Creating new concepts of masculinity

Nancy Palomino, who has a master’s degree in public health and is co-author of the book “Behind the Mask. Values and sexual violence in everyday life,” said men have been dislocated from a system of privileges that favored them, not only by women’s movements but by gender advances in society.

“For many, violence is the means to impose their power on women and the family. In femicides we see that they risk losing everything, even their freedom and sometimes their own lives,” the Peruvian researcher told IPS.

Palomino said it was important and necessary to work with men and boys on the deconstruction of masculinity and the prevention of violence.

“The school curriculum should be rethought, teachers should be sensitized, and the gender perspective and the prevention of violence should be incorporated in schools,” she added.

She also mentioned the challenge of working in the field of male emotions in order to make them more empathetic and capable of becoming a key element to contribute to a culture based on human rights and free of violence.

“This is fundamental in view of the fact that the education of boys and their socialization focuses on controlling everything that may make them appear weak, affectionate, caring; and on stimulating precisely expressions of strength, domination and violence,” Palomino concluded.

“Education, work and opportunities in life are needed to create a favourable context for changing the current pattern of violence against women.

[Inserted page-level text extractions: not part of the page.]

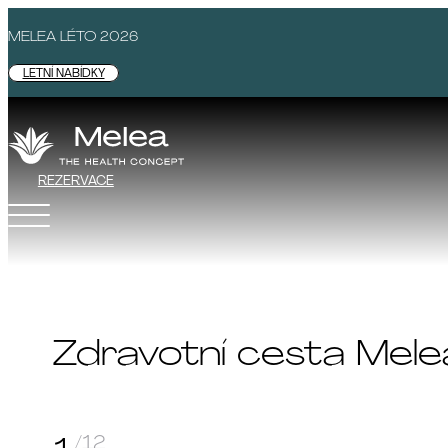
MELEA LÉTO 2026
LETNÍ NABÍDKY
REZERVACE
Zdravotní cesta Mele
/12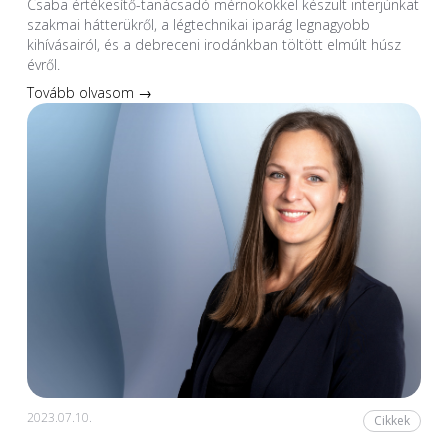
Csaba értékesítő-tanácsadó mérnökökkel készült interjúnkat
szakmai hátterükről, a légtechnikai iparág legnagyobb
kihívásairól, és a debreceni irodánkban töltött elmúlt húsz
évről.
Tovább olvasom →
2023.07.10.
Cikkek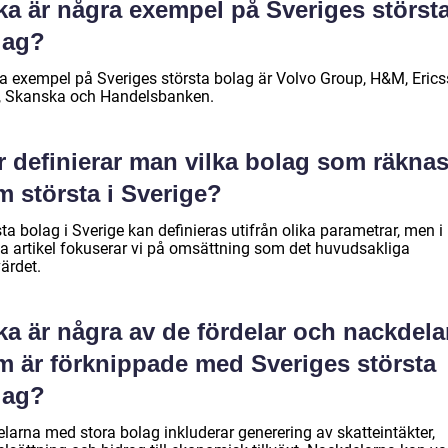
ka är några exempel på Sveriges störst
lag?
a exempel på Sveriges största bolag är Volvo Group, H&M, Erics
, Skanska och Handelsbanken.
r definierar man vilka bolag som räkna
m största i Sverige?
ta bolag i Sverige kan definieras utifrån olika parametrar, men i
a artikel fokuserar vi på omsättning som det huvudsakliga
ärdet.
ka är några av de fördelar och nackdela
m är förknippade med Sveriges största
lag?
elarna med stora bolag inkluderar generering av skatteintäkter,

Unfortunately, dangerously retrograde political currents are growing in countries in the region that are against education on sexuality or gender issues in schools,” she warned.

The CEDAW expert proposed “rebuilding ties, humane education accessible to all people, in which girls and boys have notions of respect for gender relations”, which includes diverse sexual orientations, and dialogue to solve problems.

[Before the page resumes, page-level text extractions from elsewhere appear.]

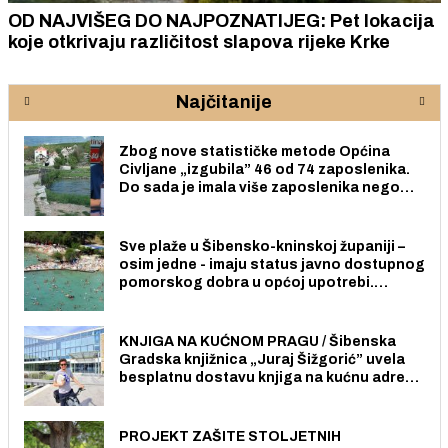
OD NAJVIŠEG DO NAJPOZNATIJEG: Pet lokacija
koje otkrivaju različitost slapova rijeke Krke
Najčitanije
Zbog nove statističke metode Općina
Civljane „izgubila” 46 od 74 zaposlenika.
Do sada je imala više zaposlenika nego
radno sposobnih osoba među svojih 170
stanovnika.
Sve plaže u Šibensko-kninskoj županiji –
osim jedne - imaju status javno dostupnog
pomorskog dobra u općoj upotrebi.
Pristup je slobodan i besplatan za sve
građane i posjetitelje.
KNJIGA NA KUĆNOM PRAGU / Šibenska
Gradska knjižnica „Juraj Šižgorić” uvela
besplatnu dostavu knjiga na kućnu adresu
električnim biciklom.
PROJEKT ZAŠITE STOLJETNIH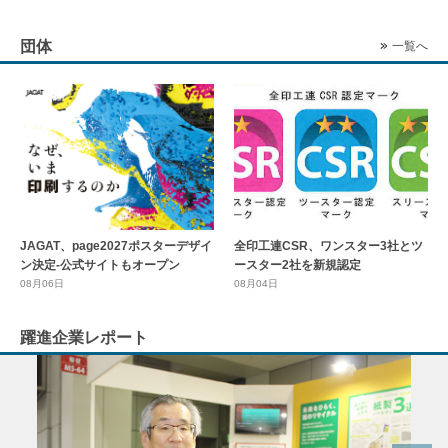
団体
一覧へ
全印工連CSR、ワンスター3社とツ
JAGAT、page2027ポスターデザイ
ースター2社を新規認定
ン決定-公式サイトもオープン
08月04日
08月06日
躍進企業レポート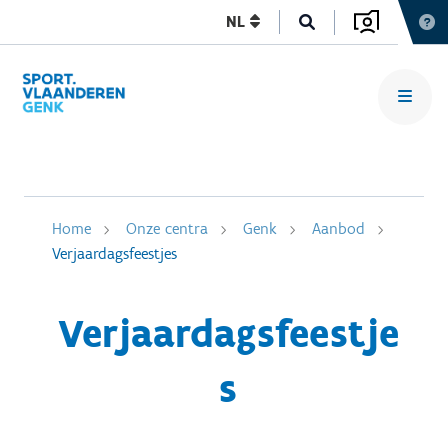
NL
Home
Onze centra
Genk
Aanbod
Verjaardagsfeestjes
Verjaardagsfeestje
s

“When they grow up, they will be able to generate a form of social life that is not based on power struggles, as men do now with women,” she said.

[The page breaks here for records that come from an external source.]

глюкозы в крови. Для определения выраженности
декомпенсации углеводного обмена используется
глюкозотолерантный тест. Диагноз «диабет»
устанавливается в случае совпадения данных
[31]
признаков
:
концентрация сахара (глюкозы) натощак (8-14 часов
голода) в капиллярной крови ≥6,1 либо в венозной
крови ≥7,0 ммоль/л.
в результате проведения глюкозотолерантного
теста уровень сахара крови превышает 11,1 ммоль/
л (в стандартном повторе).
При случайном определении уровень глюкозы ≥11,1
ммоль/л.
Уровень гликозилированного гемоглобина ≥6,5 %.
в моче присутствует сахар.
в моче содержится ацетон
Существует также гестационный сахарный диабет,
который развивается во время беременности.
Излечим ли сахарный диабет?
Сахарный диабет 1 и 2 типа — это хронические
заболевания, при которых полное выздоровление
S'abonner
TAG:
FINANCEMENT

And she highlighted the need for the media to redefine their information policies in relation to gender-based violence. “The magnitude of the problem that we face affects both women and men,” she remarked, and it is up to the media to take responsibility to overcome their short-term focus on sales and contribute to broader reflection in society.

Peruvian lawyer Rocío Silva, a university professor and human rights activist, told IPS that laws and statutes do not necessarily change reality and that “although progress has been made in terms of rights, it has failed to curb violence against women.”

“There is a powerful cultural component, a patriarchal common sense of men’s possession of women’s bodies. And it is important to work with them, without neglecting the victim. Otherwise, this violence is not going to stop,” she said.

Peru is a prime illustration of a situation that is widespread in the region. In this country of 32 million people, 149 femicides were documented last year according to the Ministry of Women and Vulnerable Populations, which included the rapes and murders of girls at the hands of their fathers.

Faced with this outlook and the inadequacy of legal frameworks, Silva stressed that it is urgent to debate sexism and “machismo” among society and change the way masculinities are constructed.

“All rapes are about power and not extreme sexuality. It is incredible that a basic taboo of human societies such as incest no longer works. There is no awareness of the harm caused by rape, and that is due to sexist and pornographic education,” she said.

She added that another brutal element of masculinity in Peru is hypersexualisation, as if exercising masculinity only meant having sex. “We are in a society and in a sick patriarchy in which limits are no longer possible, with masculinity in a crisis of tremendous violence,” Silva said.

She deplored the fact that the State’s policies do not include men and suggested education, especially of boys.

“It’s about teaching a kind of camaraderie between men and women so that they can see us as equals. You have to teach that problems are solved through words and not through blows,” Silva said.